There were areas where the provider could make improvements and should:

  • Review the practice’s Reporting of Injuries, Disease and Dangerous Occurrences Regulations 2013 (RIDDOR) policy and embed it within the practice to bring it in line with current regulations.
  • Review the security and storage of dental care records to comply with the Data Protection Act.
  • Review the current fire assessment and complete the actions identified to mitigate the escape risk and embed fire safety within the practice.
  • Review the security of prescription pads and ensure there are systems in place to monitor and track their use.
  • Review the process for assessing X-ray quality to ensure they are in line with the National Radiological Protection Board and IR(ME)R 2000 regulations.
  • Review the practice’s process for the tracking of external referrals.
  • Review staff knowledge of the Mental Capacity Act and Gillick competency and provide refresher training.

30 April 2013

During a routine inspection

People's needs were assessed and treatment was planned and delivered in line with their individual treatment plan. The people we spoke with commented positively about the care and treatment they had received. They said it was easy to make appointments and waiting times at the practice were minimal. One person told us 'My dentist gives me all the options available and talks me through the process with me.'

There were effective systems in place to reduce the risk and spread of infection.
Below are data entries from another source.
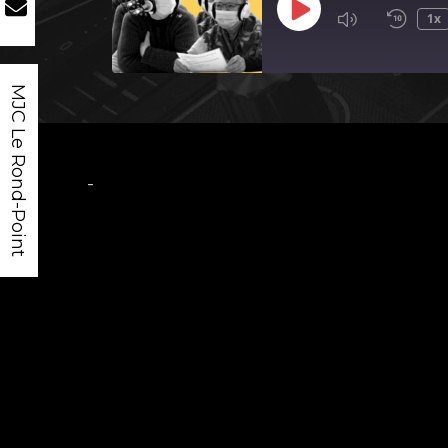
Play
1x
Episode
MJC Le Rond-Point
-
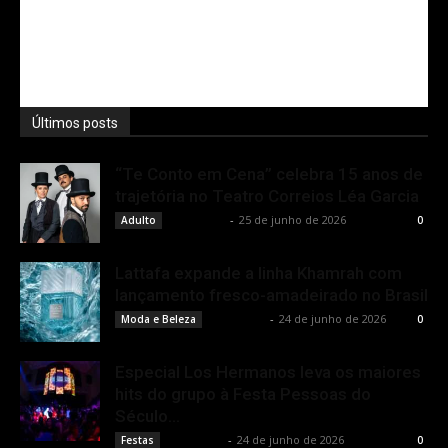
Últimos posts
“Te Conto em Cena” celebra 15 anos de
trajetória no Teatro Correios Léa Garcia
Rota Cult
-
25 de junho de 2026
Adulto
0
Lattafa expande a linha Khamrah com
lançamento fresco-amadeirado no Brasil
Rota Cult
-
24 de junho de 2026
Moda e Beleza
0
Especial Los Hermanos leva os maiores
hits do grupo à Festa Pessoas do
Século...
Rota Cult
-
24 de junho de 2026
Festas
0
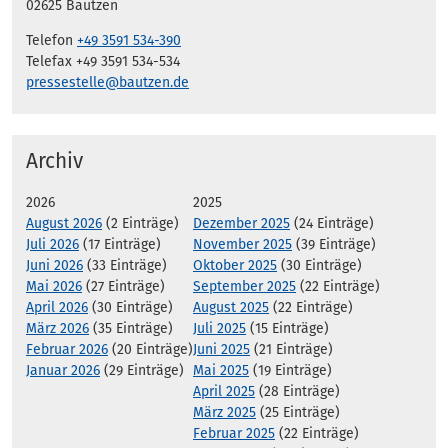
02625 Bautzen
Telefon
+49 3591 534-390
Telefax +49 3591 534-534
pressestelle@bautzen.de
Archiv
2026
2025
August 2026
(2 Einträge)
Dezember 2025
(24 Einträge)
Juli 2026
(17 Einträge)
November 2025
(39 Einträge)
Juni 2026
(33 Einträge)
Oktober 2025
(30 Einträge)
Mai 2026
(27 Einträge)
September 2025
(22 Einträge)
April 2026
(30 Einträge)
August 2025
(22 Einträge)
März 2026
(35 Einträge)
Juli 2025
(15 Einträge)
Februar 2026
(20 Einträge)
Juni 2025
(21 Einträge)
Januar 2026
(29 Einträge)
Mai 2025
(19 Einträge)
April 2025
(28 Einträge)
März 2025
(25 Einträge)
Februar 2025
(22 Einträge)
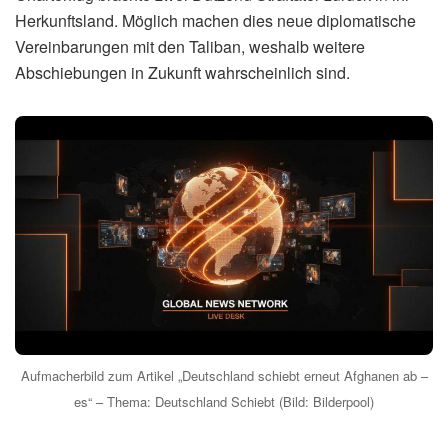
Herkunftsland. Möglich machen dies neue diplomatische
Vereinbarungen mit den Taliban, weshalb weitere
Abschiebungen in Zukunft wahrscheinlich sind.
Aufmacherbild zum Artikel „Deutschland schiebt erneut Afghanen ab –
es“ – Thema: Deutschland Schiebt (Bild: Bilderpool)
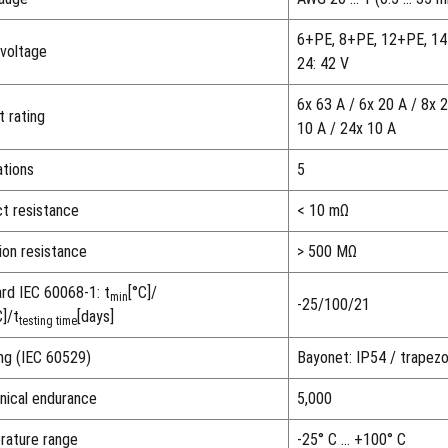
6+PE, 8+PE, 12+PE, 14
voltage
24: 42 V
6x 63 A / 6x 20 A / 8x 
t rating
10 A / 24x 10 A
ations
5
t resistance
< 10 mΩ
tion resistance
> 500 MΩ
rd IEC 60068-1: t
[°C]/
min
-25/100/21
C]/t
[days]
testing time
ing (IEC 60529)
Bayonet: IP54 / trapezo
ical endurance
5,000
rature range
-25° C ... +100° C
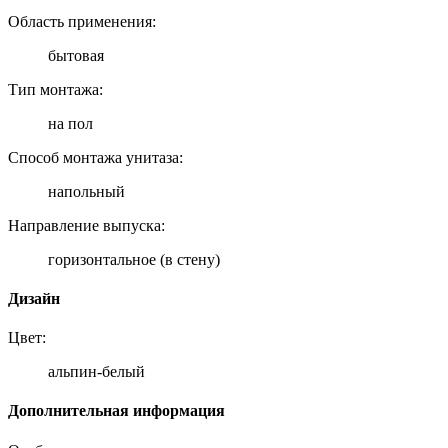
Область применения:
бытовая
Тип монтажа:
на пол
Способ монтажа унитаза:
напольный
Направление выпуска:
горизонтальное (в стену)
Дизайн
Цвет:
альпин-белый
Дополнительная информация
We saw people were protected from the risk of infection because appropriate guidance had been followed. People we spoke with told us the practice was clean and staff always wore protective clothing when treating them.
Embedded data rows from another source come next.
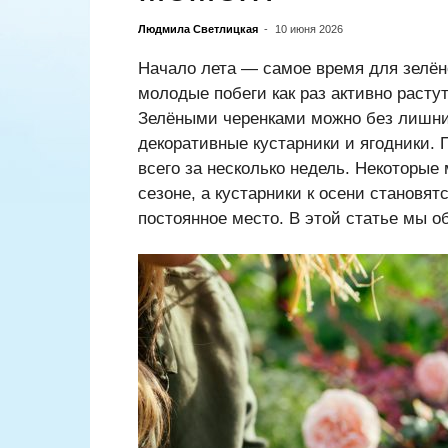
Людмила Светлицкая
-
10 июня 2026
Начало лета — самое время для зелёно
молодые побеги как раз активно растут
Зелёными черенками можно без лишни
декоративные кустарники и ягодники.
всего за несколько недель. Некоторые
сезоне, а кустарники к осени становят
постоянное место. В этой статье мы о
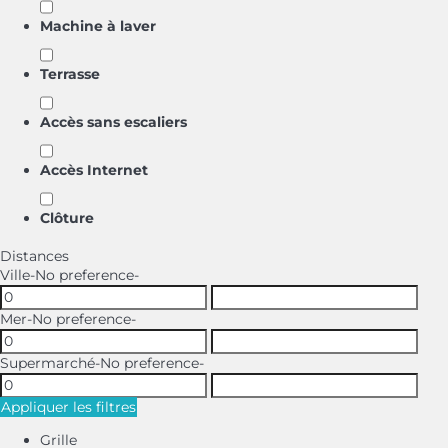
Machine à laver
Terrasse
Accès sans escaliers
Accès Internet
Clôture
Distances
Ville
-No preference-
Mer
-No preference-
Supermarché
-No preference-
Appliquer les filtres
Grille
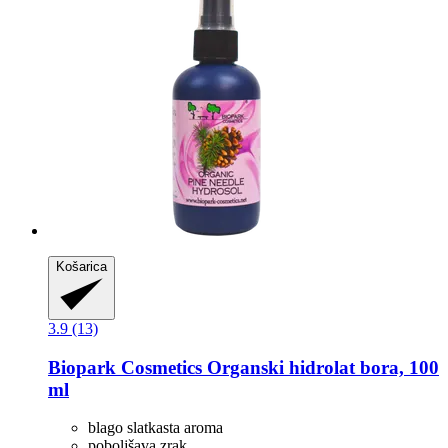
Košarica
3.9 (13)
Biopark Cosmetics
Organski hidrolat bora, 100
ml
blago slatkasta aroma
poboljšava zrak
There were enough qualified, skilled and experienced staff to meet people's needs. During our inspection we saw staff were able to meet people's needs in a timely way.

Staff received appropriate professional development. We saw staff had accessed various training so they could meet people's needs and maintain their qualifications. People told us staff seemed well trained and competent in their jobs.

The practice had an effective well organised system to regularly assess and monitor the quality of service that people received.